Gerilimi işlemek bir korku/gerilim romanında en önemli unsurlardan biridir. Halihazırda fazla ürkütücü olan olaylar vardır çoğu korku romanında. Musallat olmalar, ruhani durumlar, ya da yaratıklar... Bir de gerilim yaratmak vardır. Stephen King'in Kujo'da ve birçok diğer kitabında yaptığı da bu.
Gerilim yaratmaktan kastımı Kujo üzerinden açıklayayım; bir kuduz köpeğin saçtığı dehşetin romanı ne kadar geniş çaplı olabilir? İlla ki bir sınırı olacaktır. Bu romanı King'den başkası yazmış olsa "fazla uzatılmış" şeklinde yargılanmaya maruz kalabilirdi. Fakat King bir hikaye anlatırken boşlukları doldurmayı rahatça becerebilen bir yazar. Romanın konusu ve içinde bulundurduğu diğer çatışmalar dolu dolu gerilim içermiyor. Olay örgüsü o kadar güzel düzenlenip o kadar sürükleyici işleniyor ki belli anlarda gerilim en tepeye vuruyor. Dehşete düşmemek elde değil!

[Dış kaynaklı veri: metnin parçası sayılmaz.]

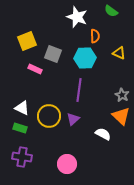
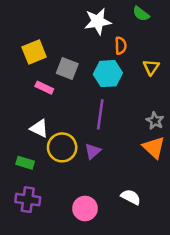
white star: (77, 17) -> (98, 21), turned -30
yellow triangle: (119, 53) -> (151, 67), turned 40
white triangle: (22, 108) -> (39, 128), moved
white semicircle: (103, 134) -> (131, 197), moved

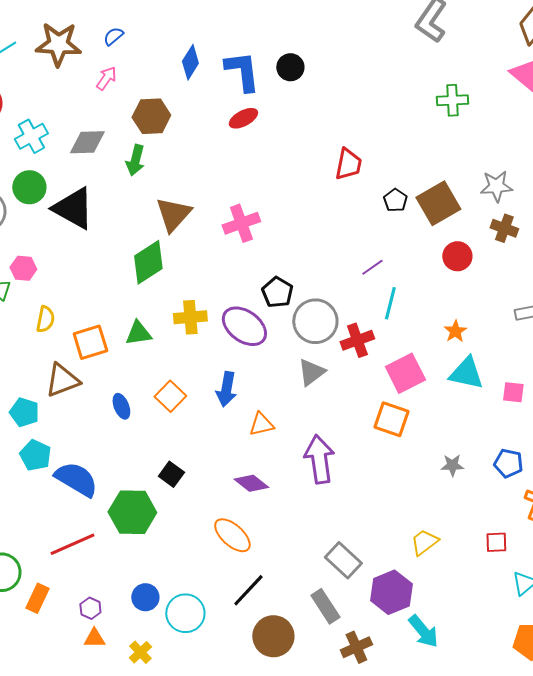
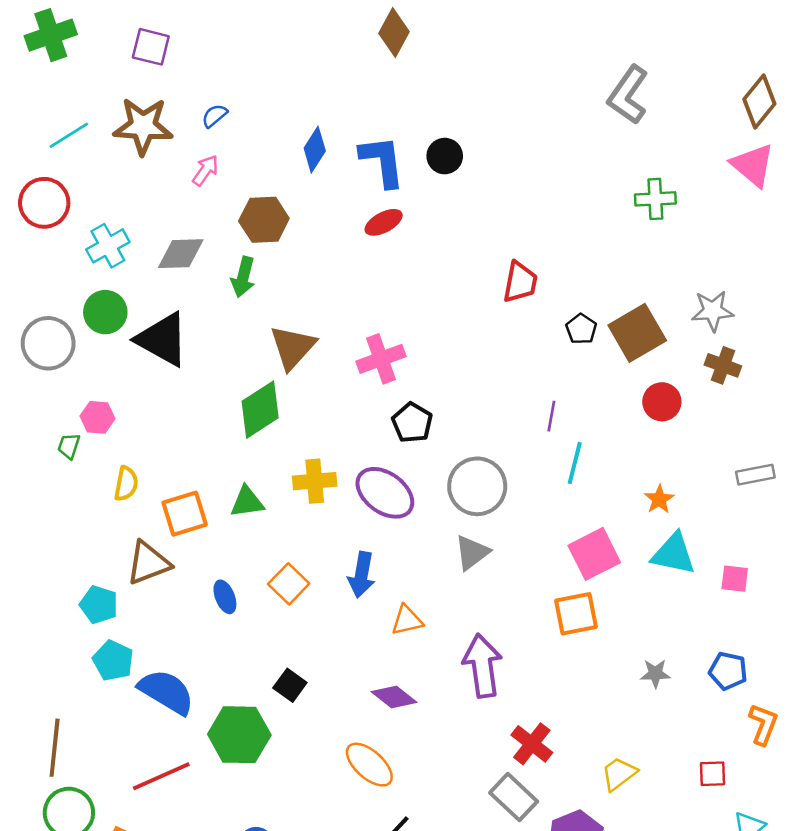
purple line: (372, 267) -> (551, 416), turned -45
black pentagon: (277, 292) -> (412, 423), moved
red cross: (357, 340) -> (532, 744), moved, turned -32
orange square: (391, 419) -> (576, 614), turned -30

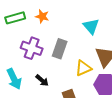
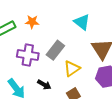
gray rectangle: (60, 49) -> (55, 50), turned 30
yellow triangle: (83, 68) -> (72, 69), moved

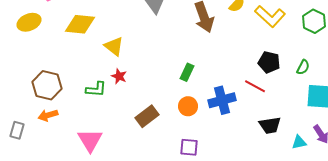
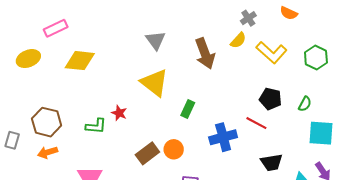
yellow triangle: (114, 46) -> (154, 83), moved, size x1.4
orange circle: (188, 106) -> (174, 149), moved
gray rectangle: (17, 130) -> (12, 140), moved

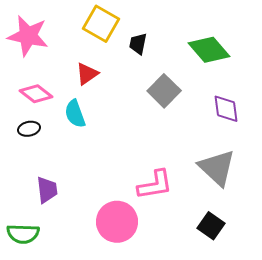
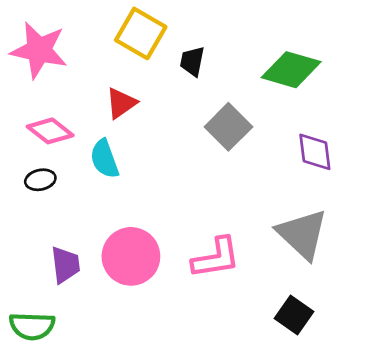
green diamond: (209, 50) -> (291, 70), turned -33
pink circle: (117, 222) -> (131, 256), moved

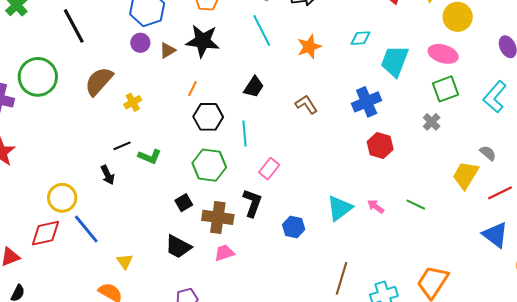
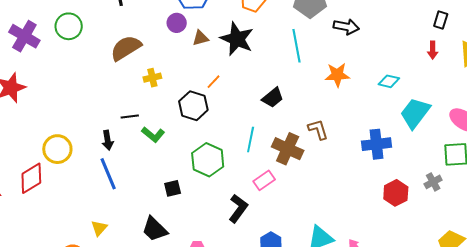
green circle: (38, 77) -> (69, 26), size x0.7
black hexagon: (208, 117) -> (193, 106), moved
red hexagon: (380, 146) -> (396, 193), moved
brown cross: (218, 217) -> (288, 149), moved
blue line: (86, 229) -> (108, 174), moved
red diamond: (45, 233) -> (31, 178), turned -36

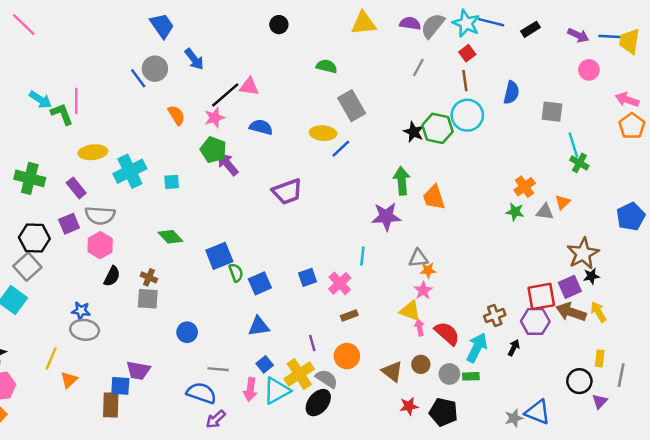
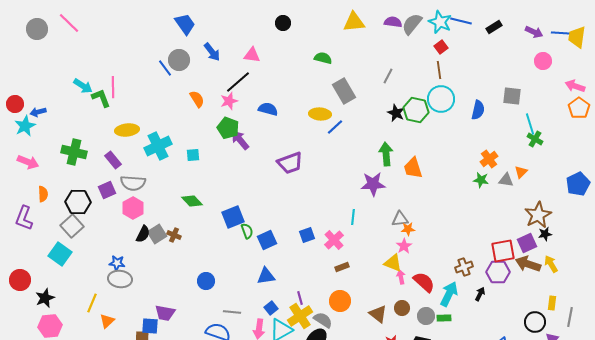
gray line: (418, 68) -> (388, 76), moved
pink triangle: (249, 87) -> (252, 55), moved
blue semicircle: (511, 93) -> (478, 110), moved
gray square: (148, 299) -> (157, 234), moved, turned -36
purple line: (312, 343) -> (300, 298), moved

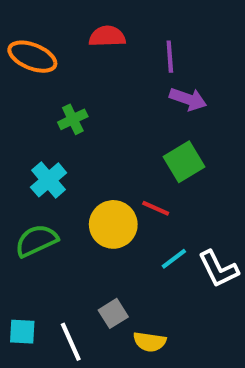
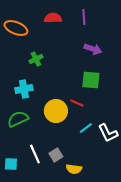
purple line: (170, 57) -> (84, 17), moved
green square: (184, 162) -> (91, 80), turned 36
cyan cross: (49, 180) -> (24, 89), turned 30
white line: (71, 342) -> (35, 154), moved

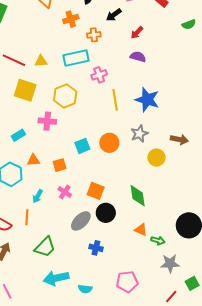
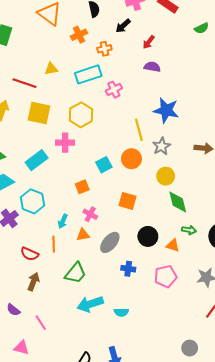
yellow triangle: (41, 61) -> (51, 69), moved
yellow line: (115, 100) -> (139, 130), moved
cyan rectangle: (18, 135) -> (37, 160), size x1.5
yellow circle: (156, 158) -> (166, 176), moved
orange triangle: (33, 160) -> (83, 235), moved
orange square: (96, 191) -> (127, 201), moved
green diamond: (138, 196) -> (178, 202), moved
black circle: (106, 213) -> (148, 236), moved
green arrow: (158, 241) -> (189, 230), moved
pink pentagon: (127, 282) -> (166, 276), moved

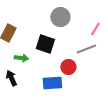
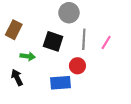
pink line: (95, 29) -> (106, 42), moved
gray line: (86, 49) -> (84, 39), moved, turned -66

Kujo'nun filmini çok küçükken denk gelip biraz izlemiştim, aklımda da çok kalmamış. Sinemaya uyarlanması rahat bir eser, biraz efekt biraz bağırış çağırış ile ortalamanın altı bir uyarlama çıkar ortaya. Ki zaten hatırladığım kadarıyla filmi de öyleydi. Elbette o filmin kitabın içinde barındırdığı anlamı barındırmasını bekleyemezsiniz. Olayların çevresine ışık tutmak King'in kalemi ile mümkün oluyor.
Dürüst oluyorum; Stephen King kaleminden ne çıksa okunur. Bu sadece türün hayranları veya yazarın hayranları için geçerli değil. Stephen King kalemi evrensel niteliğe sahip. Hangi kitabı alırsanız alın, okurken bambaşka hisler besleyeceğinize eminim.